На Скилле по-прежнему ни царапины. Если бы не почерневшее от
удушья лицо, можно бы подумать, что он просто заснул. Люди вокруг него
раздавлены в лепешки, все вокруг пропиталось кровью, но неуязвимый Скилл
просто… задохнулся.
Придон схватил Скилла, прижал к груди. В глазах было
отчаяние, он вскинул взгляд к небу. Даже каменный Аснерд вздрогнул от страшного
крика:
– Боги!.. Возьмите мою жизнь, верните ему!..
Вяземайт сказал с осторожной строгостью:
– Не кощунствуй. Боги сами знают, что делать.
– Но он – лучший! – прокричал Придон. –
Как смогу я смотреть в глаза его жене?
Вяземайт удивился:
– Куявке?.. да, конечно, она его жена, если ее избрал
Скилл… Однако же, гм…
– Что?
– Да так… Придон, разожми руки. Отпусти… нет, дай его
нам! Скилла надо омыть и облачить в тцарские одежды. Он был великий и достойный
тиар… и похороны его ждут самые… величественные.
Придон вскрикнул сквозь рыдания:
– Я не пойду! Я не смогу быть на его тризне…
– Почему?
– Потому что я… я – убийца!
Аснерд сказал строго:
– Несчастный случай!.. Землю иногда трясет. Редко, но
такое бывает, спроси у стариков.
– Несчастный? – вскричал Придон. – Но это я,
я его убил!.. Я его начал убивать, еще раньше, когда я…
Он запнулся, теперь показалось, что убивать родного брата
начал раньше, еще раньше. Еще когда бросил обидные слова там, в Куябе, у дома
той женщины… или даже раньше, когда дерзил, когда спорил, когда не слушался
старшего, мудрого не по годам и в то же время отважного брата. Боль вошла в
него, как огромный нож входит в тело мелкой рыбы. Он задохнулся, закричал,
слезы брызнули из глаз. Он ухватился за голову, и целые пряди волос остались в
скрюченных пальцах, когда поднес кулаки к лицу.
Прибежала Блестка, вместе с Аснердом подхватили с двух
сторон, увели. Придон не сознавал, куда ведут, тело сотрясала дрожь. Он
чувствовал огромный, как льдина, холодный нож, распарывающий его внутренности,
кричал, и воины на конский переход в округе цепенели, слыша этот нечеловеческий
крик.
* * *
Аснерд впервые пожалел, что в Артании запрет на вино, сейчас
бы одурманить Придону голову, пока не умер от горя. Лицо почернело, словно и
его давит удушье, он хрипел, горло раздулось и посинело, глаза смотрят незряче,
а сам лежит, отвернувшись к стене шатра, оглохший и ослепший к этому миру.

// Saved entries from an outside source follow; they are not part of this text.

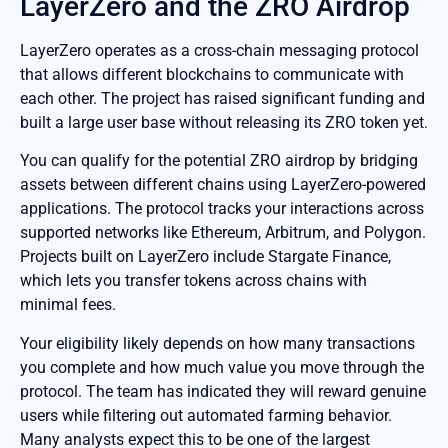
LayerZero and the ZRO Airdrop
LayerZero operates as a cross-chain messaging protocol
that allows different blockchains to communicate with
each other. The project has raised significant funding and
built a large user base without releasing its ZRO token yet.
You can qualify for the potential ZRO airdrop by bridging
assets between different chains using LayerZero-powered
applications. The protocol tracks your interactions across
supported networks like Ethereum, Arbitrum, and Polygon.
Projects built on LayerZero include Stargate Finance,
which lets you transfer tokens across chains with
minimal fees.
Your eligibility likely depends on how many transactions
you complete and how much value you move through the
protocol. The team has indicated they will reward genuine
users while filtering out automated farming behavior.
Many analysts expect this to be one of the largest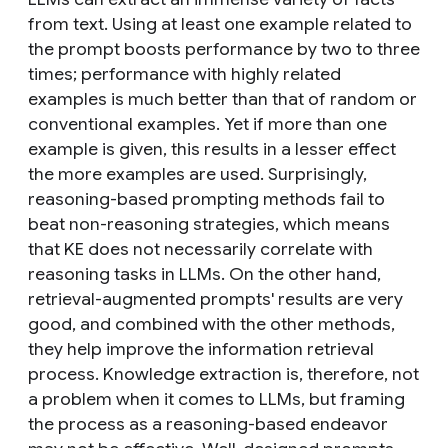
from text. Using at least one example related to
the prompt boosts performance by two to three
times; performance with highly related
examples is much better than that of random or
conventional examples. Yet if more than one
example is given, this results in a lesser effect
the more examples are used. Surprisingly,
reasoning-based prompting methods fail to
beat non-reasoning strategies, which means
that KE does not necessarily correlate with
reasoning tasks in LLMs. On the other hand,
retrieval-augmented prompts' results are very
good, and combined with the other methods,
they help improve the information retrieval
process. Knowledge extraction is, therefore, not
a problem when it comes to LLMs, but framing
the process as a reasoning-based endeavor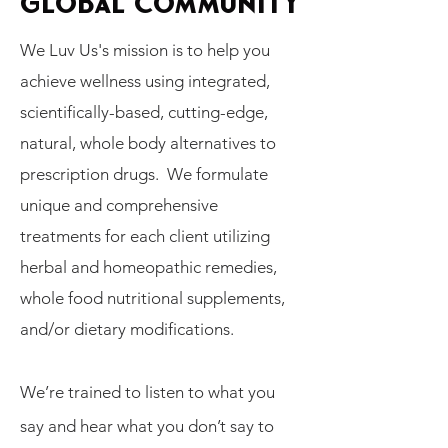
GLOBAL COMMUNITY
We Luv Us's mission is to help you
achieve wellness using integrated,
scientifically-based, cutting-edge,
natural, whole body alternatives to
prescription drugs. We formulate
unique and comprehensive
treatments for each client utilizing
herbal and homeopathic remedies,
whole food nutritional supplements,
and/or dietary modifications.
We’re trained to listen to what you
say and hear what you don’t say to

Вяземайт исчез, словно страшась вспышек гнева страдающего
героя. Аснерд, напротив, почти не покидал шатер, а отлучаться начал, когда
прискакал Олекса. Олекса день и ночь сидел у ложа Придона, отгонял лекарей, ибо
горечь в душе не излечишь травами да настоями.
Придон все глубже и глубже погружался в серый бесцветный
туман, вязкий и сначала теплый, затем все холоднее и холоднее. Тело остывало,
сердце замедлило удары настолько, что почти не слышал, мысли и образы текли
вяло, тускнели, теряли краски. Он в полном безразличии понимал, что уже скоро
наступит забвение. Он очнется в другом мире, где Скилл обнимет его, как
младшего неразумного братца, поймет и простит, он же сильный, великодушный и
все понимает…
Совсем в другом мире иногда звучали голоса. Сперва узнавал,
потом перестал в полнейшем безразличии даже слышать. Это все останется здесь, а
он скоро увидится с братом, погибшим по его вине.
Однажды все-таки услышал и узнал голос, чересчур громкий,
поморщился: Олекса спорит с кем-то, защищая его, Придона. А тот, кто кричит на
Олексу… это же Аснерд, отец Олексы… И еще он ощутил, что сильные безжалостные
руки тормошат, трясут, выдирают из спасительного забытья. Придон зарычал в
злобе, в том подернутом красноватой дымкой мире он снова скачет на лихом коне
рядом с веселым и заботливым Скиллом, могучие руки старшего брата подхватывают
и сажают на коня, сердце замирает от страха и восторга, а над ним звучит мощный
заботливый голос: не бойся, я всегда рядом…
– Придон!.. Вставай, Придон!
Он зарычал снова, ласковый теплый мир поблек, сквозь него
проступили угловатые черты этого, жестокого и несправедливого. Сверху нависало
крупное лицо, похожее на грубо обработанную молотом скалу.
– Придон!
Стон вырвался из груди, ладони метнулись к лицу, но Аснерд
перехватил, отнял и прямо посмотрел в глаза.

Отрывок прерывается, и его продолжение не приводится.